*** TASK INPUT ***
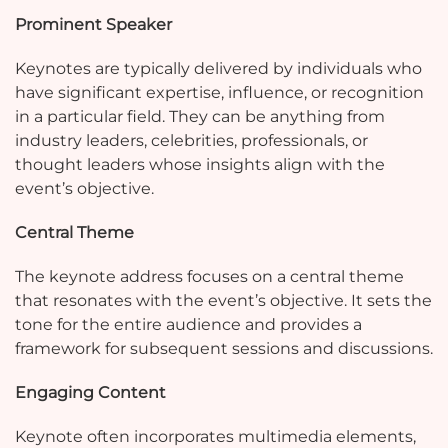
Prominent Speaker
Keynotes are typically delivered by individuals who
have significant expertise, influence, or recognition
in a particular field. They can be anything from
industry leaders, celebrities, professionals, or
thought leaders whose insights align with the
event’s objective.
Central Theme
The keynote address focuses on a central theme
that resonates with the event’s objective. It sets the
tone for the entire audience and provides a
framework for subsequent sessions and discussions.
Engaging Content
Keynote often incorporates multimedia elements,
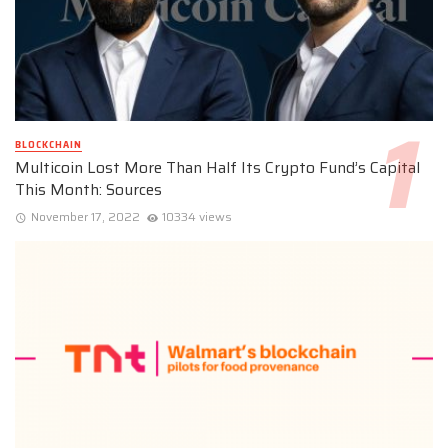
BLOCKCHAIN
Multicoin Lost More Than Half Its Crypto Fund’s Capital
This Month: Sources
November 17, 2022
10334 views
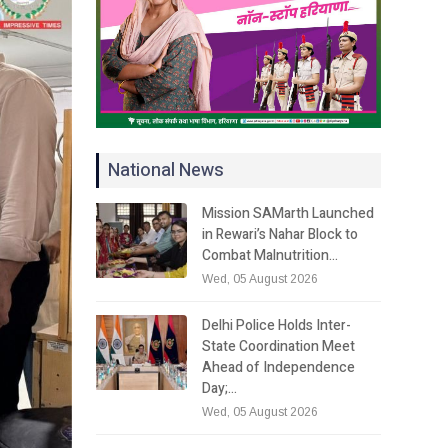
National News
Mission SAMarth Launched
in Rewari’s Nahar Block to
Combat Malnutrition…
Wed, 05 August 2026
Delhi Police Holds Inter-
State Coordination Meet
Ahead of Independence
Day;…
Wed, 05 August 2026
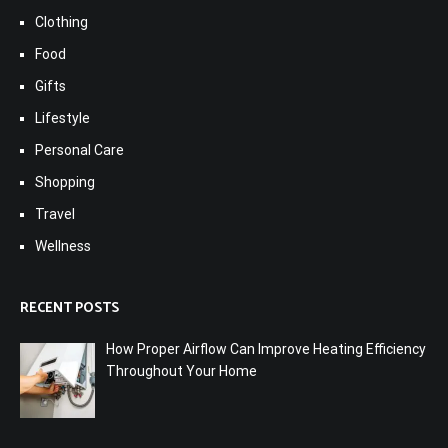
Clothing
Food
Gifts
Lifestyle
Personal Care
Shopping
Travel
Wellness
RECENT POSTS
How Proper Airflow Can Improve Heating Efficiency
Throughout Your Home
*** End of TASK INPUT ***
WORK REQUEST:
Only the lines from the start of the records through the line containing "Multicoin Lost More" should be repeated, word for word, with the pictures left out.

YOUR SOLUTION:
Prominent Speaker
Keynotes are typically delivered by individuals who
have significant expertise, influence, or recognition
in a particular field. They can be anything from
industry leaders, celebrities, professionals, or
thought leaders whose insights align with the
event’s objective.
Central Theme
The keynote address focuses on a central theme
that resonates with the event’s objective. It sets the
tone for the entire audience and provides a
framework for subsequent sessions and discussions.
Engaging Content
Keynote often incorporates multimedia elements,
BLOCKCHAIN
Multicoin Lost More Than Half Its Crypto Fund’s Capital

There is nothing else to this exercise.